**Information shown**
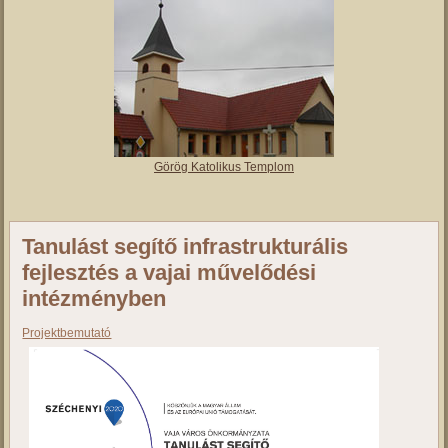
Vajai Református Templom
Római Katolikus Templom
Görög Katolikus Templom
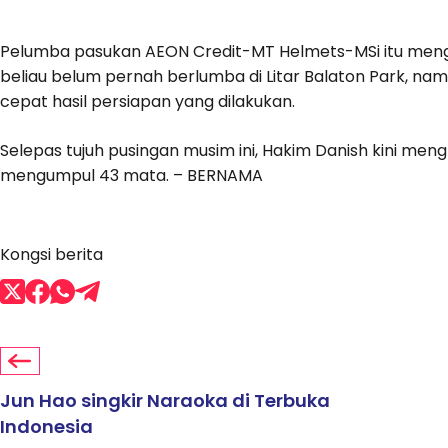
Pelumba pasukan AEON Credit-MT Helmets-MSi itu meng
beliau belum pernah berlumba di Litar Balaton Park, n
cepat hasil persiapan yang dilakukan.
Selepas tujuh pusingan musim ini, Hakim Danish kini me
mengumpul 43 mata. – BERNAMA
Kongsi berita
Jun Hao singkir Naraoka di Terbuka
Indonesia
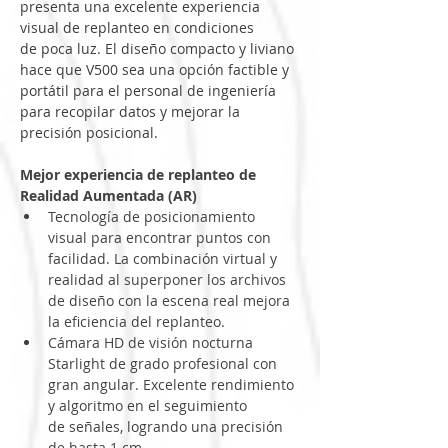
presenta una excelente experiencia 
visual de replanteo en condiciones
de poca luz. El diseño compacto y liviano 
hace que V500 sea una opción factible y 
portátil para el personal de ingeniería 
para recopilar datos y mejorar la 
precisión posicional.
Mejor experiencia de replanteo de 
Realidad Aumentada (AR)
Tecnología de posicionamiento 
visual para encontrar puntos con 
facilidad. La combinación virtual y 
realidad al superponer los archivos
de diseño con la escena real mejora 
la eficiencia del replanteo.
Cámara HD de visión nocturna 
Starlight de grado profesional con 
gran angular. Excelente rendimiento 
y algoritmo en el seguimiento
de señales, logrando una precisión 
de hasta 1 cm.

**Task item**
The answer should be nothing more than the lines from the one with "facilidad. La combinación virtual y" through the end of the entries, restated word for word.

**Answer to the exercise**
facilidad. La combinación virtual y 
realidad al superponer los archivos
de diseño con la escena real mejora 
la eficiencia del replanteo.
Cámara HD de visión nocturna 
Starlight de grado profesional con 
gran angular. Excelente rendimiento 
y algoritmo en el seguimiento
de señales, logrando una precisión 
de hasta 1 cm.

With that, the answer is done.